Die Angst vor Untoten, die sich aus ihren Gräbern erheben und als Wiedergänger durch die Welt der Lebenden geistern, ist tief im Unterbewusstsein der Menschen verwurzelt. Eine Reise durch Religion, Ethnologie und Kulturgeschichte.
Der Aberglaube an Untote ist uralt – und existiert bis heute. Dass Verstorbene ruhelos seine können, davor fürchteten sich Menschen seit es Bestattungsriten gibt.
Belgische Archäologen um Johan Claeys von der Katholischen Universität Löwen waren im März 2023 bei Ausgrabungen in der antiken römischen Stadt Sagalassos auf ein Grab gestoßen, das die Angst vor der Rückkehr jener widerspiegelt, die nicht ordentlich begraben worden oder eines unnatürlichen Todes gestorben waren. Ihre Studie veröffentlichten sie im Fachmagazin „Antiquity“.
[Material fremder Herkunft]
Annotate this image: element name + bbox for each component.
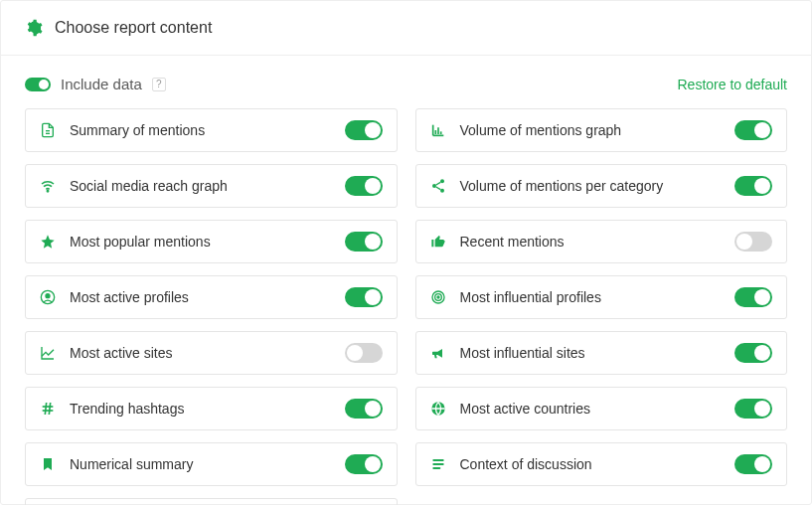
list-icon — [430, 456, 446, 472]
card-left: Recent mentions — [430, 234, 565, 250]
bookmark-icon — [40, 456, 56, 472]
toggle-volume-category[interactable] — [734, 176, 772, 196]
panel-title: Choose report content — [55, 19, 212, 37]
bullhorn-icon — [430, 345, 446, 361]
options-column-right: Volume of mentions graphVolume of mentio… — [415, 108, 788, 505]
svg-point-2 — [47, 191, 48, 192]
option-card-active-sites: Most active sites — [25, 331, 398, 375]
card-left: Most active countries — [430, 401, 591, 417]
include-data-toggle[interactable] — [25, 78, 51, 91]
thumbs-up-icon — [430, 234, 446, 250]
options-grid: Summary of mentionsSocial media reach gr… — [25, 108, 787, 505]
option-label: Most popular mentions — [70, 234, 211, 250]
toggle-numerical[interactable] — [345, 454, 383, 474]
svg-line-7 — [45, 403, 46, 415]
option-card-popular-mentions: Most popular mentions — [25, 220, 398, 263]
toggle-volume-graph[interactable] — [734, 120, 772, 140]
gear-icon — [25, 19, 43, 37]
option-label: Summary of mentions — [70, 122, 205, 138]
panel-body: Include data ? Restore to default Summar… — [1, 56, 811, 505]
svg-point-14 — [440, 179, 444, 183]
svg-point-19 — [437, 296, 439, 298]
option-card-hashtags: Trending hashtags — [25, 387, 398, 430]
toggle-active-sites[interactable] — [345, 343, 383, 363]
target-icon — [430, 289, 446, 305]
card-left: Most popular mentions — [40, 234, 211, 250]
option-label: Most active countries — [460, 401, 591, 417]
report-content-panel: Choose report content Include data ? Res… — [0, 0, 812, 505]
subheader-left: Include data ? — [25, 76, 166, 92]
option-label: Recent mentions — [460, 234, 565, 250]
share-icon — [430, 178, 446, 194]
option-label: Volume of mentions per category — [460, 178, 664, 194]
card-left: Numerical summary — [40, 456, 193, 472]
card-left: Social media reach graph — [40, 178, 228, 194]
toggle-context[interactable] — [734, 454, 772, 474]
restore-default-link[interactable]: Restore to default — [677, 77, 787, 92]
toggle-reach-graph[interactable] — [345, 176, 383, 196]
option-label: Numerical summary — [70, 456, 193, 472]
panel-header: Choose report content — [1, 1, 811, 56]
card-left: Context of discussion — [430, 456, 592, 472]
toggle-active-profiles[interactable] — [345, 287, 383, 307]
svg-point-4 — [46, 294, 50, 298]
user-circle-icon — [40, 289, 56, 305]
star-icon — [40, 234, 56, 250]
wifi-icon — [40, 178, 56, 194]
option-label: Trending hashtags — [70, 401, 184, 417]
hashtag-icon — [40, 401, 56, 417]
option-label: Most influential profiles — [460, 289, 601, 305]
svg-point-16 — [440, 189, 444, 193]
option-label: Context of discussion — [460, 456, 592, 472]
option-card-recent-mentions: Recent mentions — [415, 220, 788, 263]
option-label: Social media reach graph — [70, 178, 228, 194]
card-left: Trending hashtags — [40, 401, 184, 417]
toggle-recent-mentions[interactable] — [734, 232, 772, 252]
card-left: Most active profiles — [40, 289, 189, 305]
options-column-left: Summary of mentionsSocial media reach gr… — [25, 108, 398, 505]
toggle-influential-profiles[interactable] — [734, 287, 772, 307]
document-icon — [40, 122, 56, 138]
card-left: Most influential profiles — [430, 289, 601, 305]
include-data-label: Include data — [61, 76, 142, 92]
svg-line-8 — [49, 403, 50, 415]
card-left: Most influential sites — [430, 345, 585, 361]
option-card-reach-graph: Social media reach graph — [25, 164, 398, 208]
subheader: Include data ? Restore to default — [25, 76, 787, 92]
option-card-summary: Summary of mentions — [25, 108, 398, 152]
toggle-influential-sites[interactable] — [734, 343, 772, 363]
option-label: Volume of mentions graph — [460, 122, 622, 138]
option-card-influential-profiles: Most influential profiles — [415, 275, 788, 319]
option-card-context: Context of discussion — [415, 442, 788, 486]
toggle-hashtags[interactable] — [345, 399, 383, 419]
option-label: Most active sites — [70, 345, 172, 361]
toggle-countries[interactable] — [734, 399, 772, 419]
help-icon[interactable]: ? — [152, 78, 166, 91]
line-chart-icon — [40, 345, 56, 361]
option-label: Most influential sites — [460, 345, 585, 361]
option-card-volume-category: Volume of mentions per category — [415, 164, 788, 208]
option-card-countries: Most active countries — [415, 387, 788, 430]
toggle-summary[interactable] — [345, 120, 383, 140]
option-card-quotes: Quotes — [25, 498, 398, 505]
svg-point-15 — [432, 184, 436, 188]
option-card-numerical: Numerical summary — [25, 442, 398, 486]
card-left: Summary of mentions — [40, 122, 205, 138]
option-label: Most active profiles — [70, 289, 189, 305]
bar-chart-icon — [430, 122, 446, 138]
card-left: Volume of mentions graph — [430, 122, 622, 138]
card-left: Volume of mentions per category — [430, 178, 664, 194]
card-left: Most active sites — [40, 345, 172, 361]
toggle-popular-mentions[interactable] — [345, 232, 383, 252]
option-card-influential-sites: Most influential sites — [415, 331, 788, 375]
option-card-volume-graph: Volume of mentions graph — [415, 108, 788, 152]
option-card-active-profiles: Most active profiles — [25, 275, 398, 319]
globe-icon — [430, 401, 446, 417]
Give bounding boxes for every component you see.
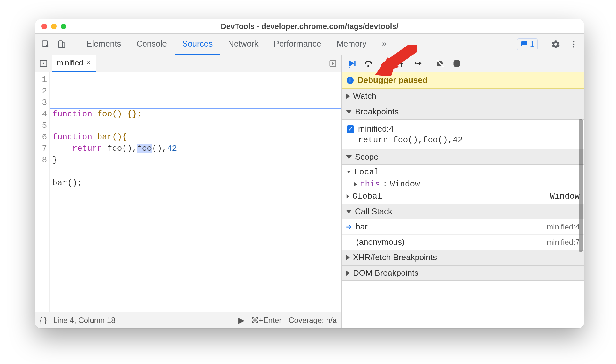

Seltsame Art der Bestattung
Das Grab in der Ausgrabungsstätte im Südwesten der Türkei unweit des heutigen Ortes Ağlasun in der Provinz Burdur enthielt die verkohlten, nicht vollständig verbrannten Knochen eines Mannes. Das Alter der Überreste datierten die Forscher auf die Zeit zwischen 100 und 150 n. Chr.. Was diese letzte Ruhestätte archäologisch so interessant macht, ist die Art der Bestattung.
Die Totengräber hatten eine Reihe von rituellen Maßnahmen getroffen, die man in der Altertumswissenschaft bisher so noch nicht kannte. An den Rändern des Scheiterhaufens lagen 41 gebogene und verdrehte Nägel verstreut. Zudem waren 24 Ziegelsteine sorgfältig auf den noch schwelenden Scheiterhaufen gelegt worden, über den eine Schicht Kalkputz geschüttet wurde.
Drei Arten der Versiegelung
„Diese Bestattung wurde nicht auf eine, nicht auf zwei, sondern auf drei verschiedene Arten verschlossen“, schreibt Johan Claeys in der Studie. „Das kann durchaus als Versuch verstanden werden, die Lebenden vor diesem Toten zu beschützen – oder umgekehrt.“
Obwohl jede dieser Praktiken von antiken römischen Friedhöfen bekannt ist – Einäscherung direkt vor Ort, Bedeckung mit Kacheln oder Gips, verbogene Nägel als magische Talismane –, haben Archäologen diese drei Rituale noch nie in dieser Kombination nachweisen können. Nach Ansicht Claeys deutet das Begräbnis auf eine besondere Angst vor einem „ruhelosen Toten“ hin, der in einem Wiedergänger-Grab“ bestattet wurde.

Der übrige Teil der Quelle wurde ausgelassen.